Application-specific standard products (ASSPs) are intermediate between ASICs and
industry standard integrated circuits like the 7400 or the 4000 series.
As feature sizes have shrunk and design tools improved over the years, the maximum
complexity (and hence functionality) possible in an ASIC has grown from 5,000 gates to over
100 million. Modern ASICs often include entire microprocessors, memory blocks including
ROM, RAM, EEPROM, flash memory and other large building blocks. Such an ASIC is
often termed a SoC (system-on-chip). Designers of digital ASICs often use a hardware
description language (HDL), such as Verilog or VHDL, to describe the functionality of
ASICs.
A tray of Application-specific integrated circuit (ASIC) chips.
Any embedded application of integrated circuits seeks to minimize, simultaneously, four
factors:
- The number of transistors employed, which impacts die and package size, unit cost and
power consumption. Advances in process technology continuously reduce transistor area, but
both static and dynamic power consumption depend on the transistor count. The transistor
count remains an important metric of system efficiency.
- The number of clock cycles required, which impacts performance and power consumption.
Increasing clock frequencies associated with smaller process geometries permit more clock
cycles in a given time interval, but at the expense of increased power consumption. Fewer
clock cycles means less power consumption.

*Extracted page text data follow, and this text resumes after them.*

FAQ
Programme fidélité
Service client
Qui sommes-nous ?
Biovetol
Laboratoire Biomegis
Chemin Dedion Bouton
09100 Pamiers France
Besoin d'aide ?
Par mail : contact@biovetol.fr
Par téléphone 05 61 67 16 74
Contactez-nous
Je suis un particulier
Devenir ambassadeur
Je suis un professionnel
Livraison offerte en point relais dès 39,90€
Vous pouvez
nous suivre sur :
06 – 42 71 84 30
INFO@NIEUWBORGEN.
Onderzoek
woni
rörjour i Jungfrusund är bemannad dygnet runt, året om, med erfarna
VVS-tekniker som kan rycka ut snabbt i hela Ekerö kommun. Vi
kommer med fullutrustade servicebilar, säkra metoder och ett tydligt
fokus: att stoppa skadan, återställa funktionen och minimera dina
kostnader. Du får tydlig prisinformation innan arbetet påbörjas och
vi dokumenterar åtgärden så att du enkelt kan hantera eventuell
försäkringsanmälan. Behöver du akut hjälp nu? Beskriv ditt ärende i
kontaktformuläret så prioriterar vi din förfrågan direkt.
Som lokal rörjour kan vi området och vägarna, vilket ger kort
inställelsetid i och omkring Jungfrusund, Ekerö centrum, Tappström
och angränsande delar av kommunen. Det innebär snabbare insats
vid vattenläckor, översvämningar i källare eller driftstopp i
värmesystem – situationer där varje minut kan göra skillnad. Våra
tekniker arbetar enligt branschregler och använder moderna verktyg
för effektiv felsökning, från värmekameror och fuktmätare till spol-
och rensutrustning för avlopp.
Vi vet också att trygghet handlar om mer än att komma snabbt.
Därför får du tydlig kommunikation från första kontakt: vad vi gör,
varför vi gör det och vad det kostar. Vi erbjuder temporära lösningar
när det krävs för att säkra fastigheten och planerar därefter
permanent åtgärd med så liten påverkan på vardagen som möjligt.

- The time taken to develop the application, which strongly influences its market acceptance.
A product that misses its market window is a total waste of development effort. In many
cases software development takes more time and costs more than hardware development.

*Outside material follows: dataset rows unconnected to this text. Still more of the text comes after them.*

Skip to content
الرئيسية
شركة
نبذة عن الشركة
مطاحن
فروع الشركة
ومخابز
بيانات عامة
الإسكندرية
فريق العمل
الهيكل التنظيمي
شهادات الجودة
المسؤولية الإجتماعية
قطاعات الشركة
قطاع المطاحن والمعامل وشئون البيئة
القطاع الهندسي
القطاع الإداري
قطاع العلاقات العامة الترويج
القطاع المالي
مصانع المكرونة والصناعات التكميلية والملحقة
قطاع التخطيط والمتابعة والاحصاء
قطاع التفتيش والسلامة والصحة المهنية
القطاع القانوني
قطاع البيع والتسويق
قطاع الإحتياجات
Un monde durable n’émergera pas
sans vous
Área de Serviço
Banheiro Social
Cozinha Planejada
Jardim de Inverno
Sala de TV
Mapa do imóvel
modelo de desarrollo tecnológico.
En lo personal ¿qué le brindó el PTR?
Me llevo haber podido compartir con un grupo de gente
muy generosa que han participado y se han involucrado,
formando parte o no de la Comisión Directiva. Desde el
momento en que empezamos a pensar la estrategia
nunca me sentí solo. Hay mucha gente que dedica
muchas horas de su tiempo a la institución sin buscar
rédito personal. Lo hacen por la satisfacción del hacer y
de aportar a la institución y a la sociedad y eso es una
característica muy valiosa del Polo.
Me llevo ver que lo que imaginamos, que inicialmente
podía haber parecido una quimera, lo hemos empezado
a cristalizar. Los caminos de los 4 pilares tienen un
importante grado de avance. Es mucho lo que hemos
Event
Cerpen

- Nonrecurring engineering (NRE) costs such as mask manufacturing and the cost of
hardware and software development. The increased NRE costs associated with leading-edge
process technologies are putting these out of reach for many applications.
The four technologies represent different tradeoffs towards achieving the four optimizations.
The choice for any particular application is an engineering compromise. In most cases, the
choice depends on a complex combination of factors, and no single technology is ideal.
Different technology mixes are often most appropriate at different stages of the lifecycle of
the end-user product. During prototyping and production ramp-up an FPGA solution may be
preferable, in order to reduce development time and cost. When the product goes into high
volume, its functionality can be re-mapped into an ASIC that embeds the DSP core from the
standard product, and absorbs the logic from the FPGA, thereby optimizing die size, unit cost,
clock cycles and power consumption without the need to rewrite the software. The high NRE
costs associated with ASIC development are amortized over the high production volume.